Ma perché è così importante?

Molti pensano che sia solo una questione legata alla linea e al mantenimento del peso, in realtà, i benefici che derivano dall’attività fisica, vanno ben oltre a questo e influiscono anche sulla salute generale.

Chiariamo innanzitutto cosa si intende con l’espressione “stile di vita attivo”.

Per essere fisicamente attivi, non occorre necessariamente essere atleti o praticare attività sportive, è sufficiente ridurre la sedentarietà nella vita di tutti i giorni.
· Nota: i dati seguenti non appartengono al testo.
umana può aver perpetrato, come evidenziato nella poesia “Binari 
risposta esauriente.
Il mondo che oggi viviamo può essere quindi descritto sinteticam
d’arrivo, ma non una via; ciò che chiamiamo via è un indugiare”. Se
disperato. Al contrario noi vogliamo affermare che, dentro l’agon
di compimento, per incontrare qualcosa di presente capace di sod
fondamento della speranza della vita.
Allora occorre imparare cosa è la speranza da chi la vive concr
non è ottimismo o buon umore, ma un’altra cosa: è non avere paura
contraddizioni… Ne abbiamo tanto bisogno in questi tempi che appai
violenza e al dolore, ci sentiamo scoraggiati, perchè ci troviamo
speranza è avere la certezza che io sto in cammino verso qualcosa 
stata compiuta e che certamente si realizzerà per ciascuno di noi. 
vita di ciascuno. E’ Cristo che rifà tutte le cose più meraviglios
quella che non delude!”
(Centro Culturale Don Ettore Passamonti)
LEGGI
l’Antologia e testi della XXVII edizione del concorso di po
Le molte comodità che abbiamo a disposizione ci portano a muoverci sempre meno, ma in realtà ogni momento della giornata può essere sfruttato per fare movimento: fare le scale invece di prendere l’ascensore, camminare o usare la bicicletta invece della macchina, o quando la si usa, parcheggiarla ad una distanza maggiore dal luogo che dobbiamo raggiungere, scendere una fermata prima quando si usano i mezzi pubblici, fare i lavori domestici, praticare hobby che comportino un impegno fisico (giardinaggio, ballo…), portare a spasso il cane, fare camminate fuori dall’ufficio durante la pausa pranzo o la sera con la famiglia.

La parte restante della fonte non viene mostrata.